Using Axon, it becomes very easy to replay all rating events and do some magic with them using EventHandlers in dedicated classes. One aspect isn’t quite clear for me at this point. What is the most convenient way to do (complex) event processing logic using this approach?
One way is to let Axon send all events to Kafka as well, do some stream processing there and send the results to a Kafka topic. Kafka Connect could then be used to store the processed results in a dedicated data store for the query service. This might seem a valid approach, but I see some drawbacks/points of attention

Who should we consider the source of truth?
What about replaying events originating from the source of truth when business logic to process ratings changes?
A lot of overkill in additional services (Zookeeper, Kafka, Kafka Connect) to be set-up, configured and maintained for a relative simple use case.

Design Question #2
How should a “Kafka Streams”-like event processing logic be used using Axon event handler classes?

Design Question #3
Assuming you would integrate all business logic in the command service. How does one implement business logic requiring (complex) event processing in the command service?

milendyankov · November 17, 2020, 2:51pm

I hope more experienced people will provide more details.
I’m not expert in Kafka so I can no answer the Kafka related questions.

But what strikes me in a questions like this is the term “business logic”. It often tends to be ambiguous. For example grouping and counting ratings by geo location of the user can be seen as business logic. It may be that there is good business reason to know how different regions rate different products. It may require dedicated storage implementation compatible with other business needs and/or use specific querying techniques. It may be subject to configurable business polices (which user belongs to which region, are there overlapping regions allowed, …). In all those perspectives it is indeed business logic. However at the end of the day it’s merely a different view of the same data. The way the data is analysed or presented does not alter the state of the system.

I personally don’t see a good reason to move such logic to the command side.
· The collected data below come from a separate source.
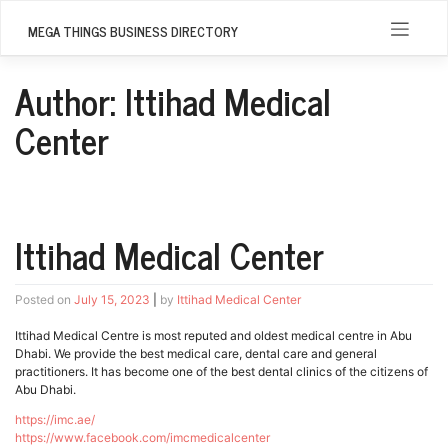
Skip
to
MEGA THINGS BUSINESS DIRECTORY
content
Author:
Ittihad Medical
Center
Ittihad Medical Center
Posted on
July 15, 2023
|
by
Ittihad Medical Center
Ittihad Medical Centre is most reputed and oldest medical centre in Abu
Dhabi. We provide the best medical care, dental care and general
practitioners. It has become one of the best dental clinics of the citizens of
Abu Dhabi.
https://imc.ae/
https://www.facebook.com/imcmedicalcenter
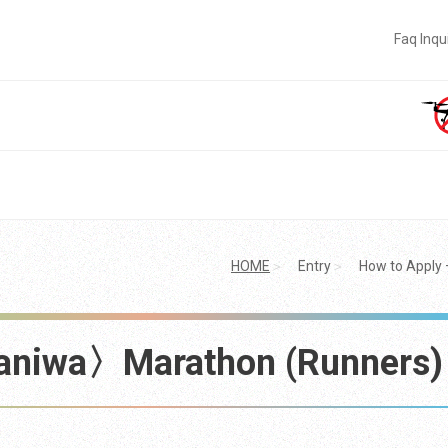
Faq Inqu
HOME
Entry
How to Appl
aniwa〉Marathon (Runners)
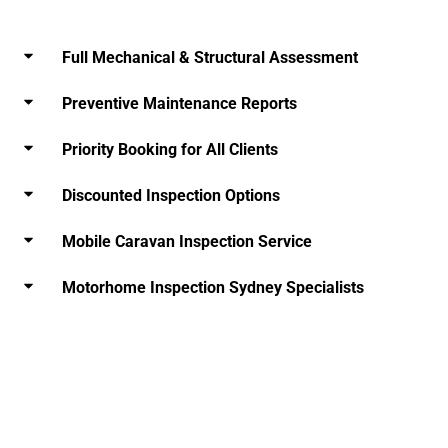
Full Mechanical & Structural Assessment
Preventive Maintenance Reports
Priority Booking for All Clients
Discounted Inspection Options
Mobile Caravan Inspection Service
Motorhome Inspection Sydney Specialists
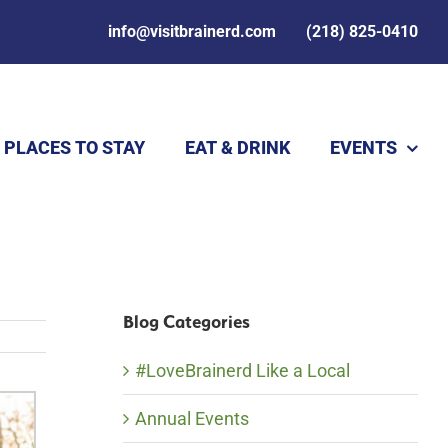
info@visitbrainerd.com
(218) 825-0410
PLACES TO STAY
EAT & DRINK
EVENTS
Blog Categories
#LoveBrainerd Like a Local
Annual Events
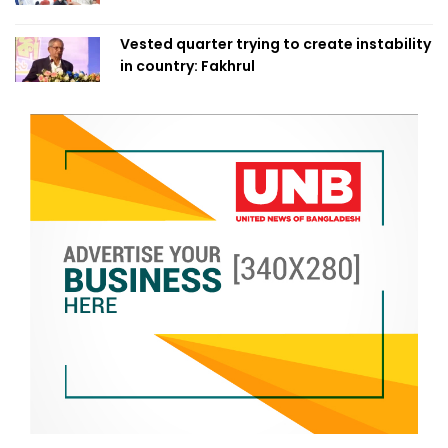
Vested quarter trying to create instability
in country: Fakhrul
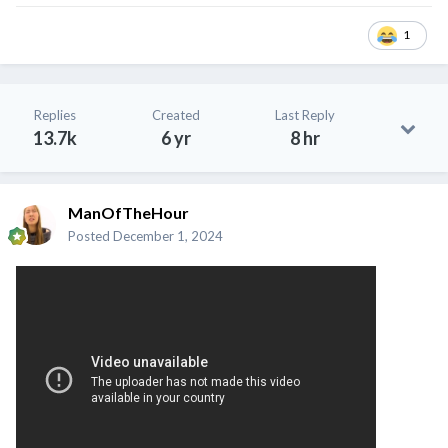
1
Replies
Created
Last Reply
13.7k
6 yr
8 hr
ManOfTheHour
Posted
December 1, 2024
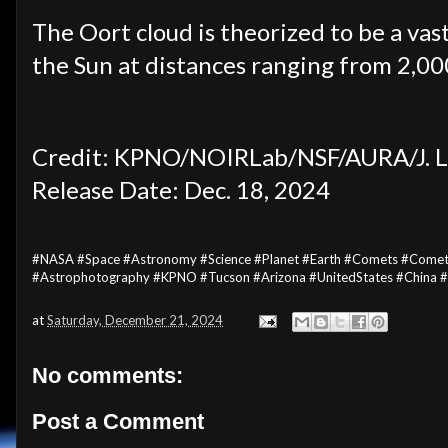
The Oort cloud is theorized to be a vas
the Sun at distances ranging from 2,000
Credit: KPNO/NOIRLab/NSF/AURA/J. L
Release Date: Dec. 18, 2024
#NASA #Space #Astronomy #Science #Planet #Earth #Comets #Come
#Astrophotography #KPNO #Tucson #Arizona #UnitedStates #China 
at
Saturday, December 21, 2024
No comments:
Post a Comment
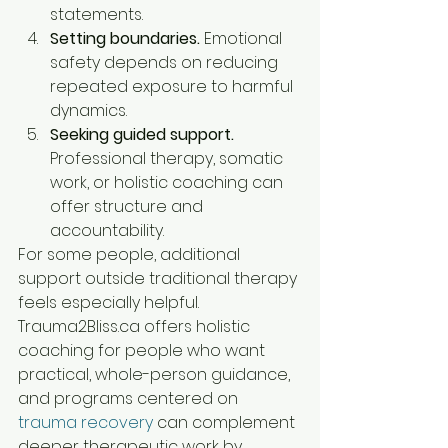
statements.
Setting boundaries.
 Emotional 
safety depends on reducing 
repeated exposure to harmful 
dynamics.
Seeking guided support.
Professional therapy, somatic 
work, or holistic coaching can 
offer structure and 
accountability.
For some people, additional 
support outside traditional therapy 
feels especially helpful. 
Trauma2Bliss.ca offers holistic 
coaching for people who want 
practical, whole-person guidance, 
and programs centered on 
trauma recovery
 can complement 
deeper therapeutic work by 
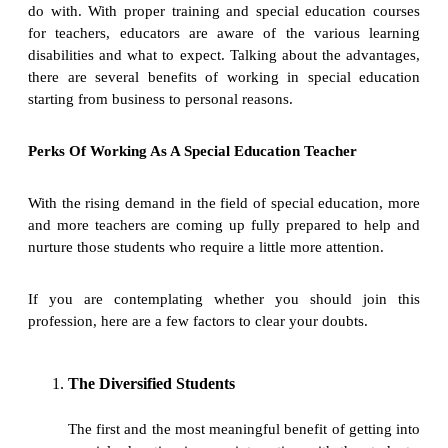
do with. With proper training and special education courses
for teachers, educators are aware of the various learning
disabilities and what to expect. Talking about the advantages,
there are several benefits of working in special education
starting from business to personal reasons.
Perks Of Working As A Special Education Teacher
With the rising demand in the field of special education, more
and more teachers are coming up fully prepared to help and
nurture those students who require a little more attention.
If you are contemplating whether you should join this
profession, here are a few factors to clear your doubts.
The Diversified Students
The first and the most meaningful benefit of getting into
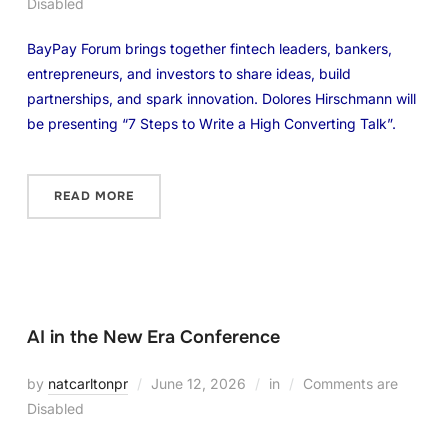
Disabled
BayPay Forum brings together fintech leaders, bankers,
entrepreneurs, and investors to share ideas, build
partnerships, and spark innovation. Dolores Hirschmann will
be presenting “7 Steps to Write a High Converting Talk”.
READ MORE
AI in the New Era Conference
by
natcarltonpr
June 12, 2026
in
Comments are
Disabled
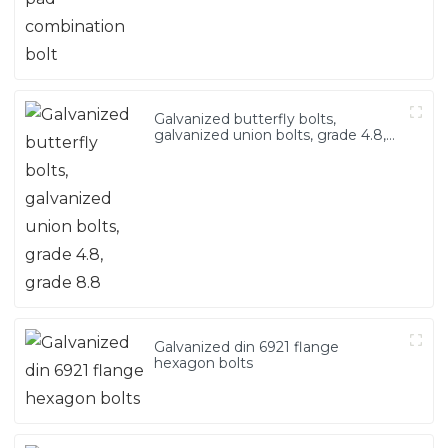
Galvanized butterfly bolts,
galvanized union bolts, grade 4.8,
grade 8.8
Galvanized din 6921 flange
hexagon bolts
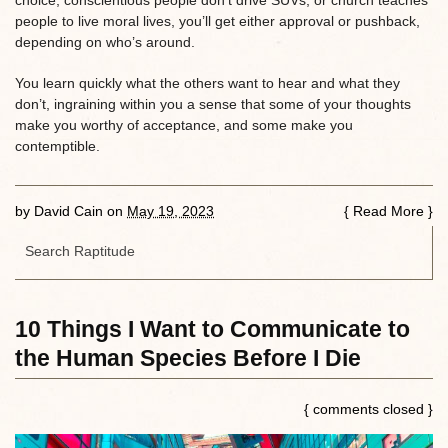
choice, conscientious people don’t drive SUVs, or church teaches
people to live moral lives, you’ll get either approval or pushback,
depending on who’s around.
You learn quickly what the others want to hear and what they
don’t, ingraining within you a sense that some of your thoughts
make you worthy of acceptance, and some make you
contemptible.
by
David Cain
on
May 19, 2023
{
Read More
}
10 Things I Want to Communicate to
the Human Species Before I Die
{ comments closed }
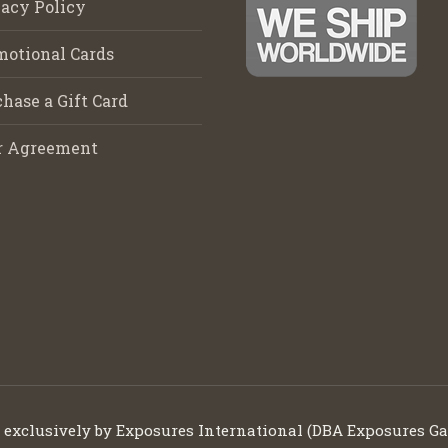
acy Policy
motional Cards
hase a Gift Card
r Agreement
d exclusively by Exposures International (DBA Exposures Ga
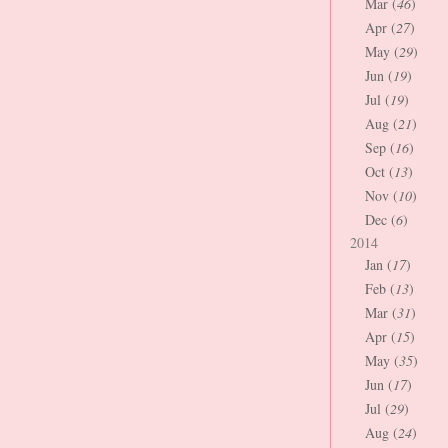
Mar (
46
)
Apr (
27
)
May (
29
)
Jun (
19
)
Jul (
19
)
Aug (
21
)
Sep (
16
)
Oct (
13
)
Nov (
10
)
Dec (
6
)
2014
Jan (
17
)
Feb (
13
)
Mar (
31
)
Apr (
15
)
May (
35
)
Jun (
17
)
Jul (
29
)
Aug (
24
)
The command side is where you ask the system to do something. It may reject the request (when it detects invalid input for example) or perform one or more actions. The outcome of those actions is events changing some state. If the command is merely “give me the data” and no modifications are made to the system, then it’s not a command (in CQRS sense) - it’s a query. Both commands and queries can vary from simple passthrough service to complex components having complicated business logic.

That said, one needs to keep in mid the query side is typically eventually consistent. Therefore it’s generally bad practice to have the command side rely on the query side while it makes decisions that results in state changes. That has nothing to do with the placement of the business logic per se. It’s about ensuring that the part of the business logic that makes decisions and changes does so based on reliable data.

Finally, given that you have existing system that already have some “source of truth” it highly depends on how you would want to evolve it. I personally don’t think Kafka itself can reliably play that role of a source of truth keeper. An event store (DB or AxonServer based) could but that would require changes that (to use your words) will be rather difficult. It is also possible to have the existing system as the source of truth and give up on event sourcing in favour of state stored aggregates. There are many options on the table. I’m afraid only a person who is familiar with the actual system and its constraints and evolution plans is in a position to make that call.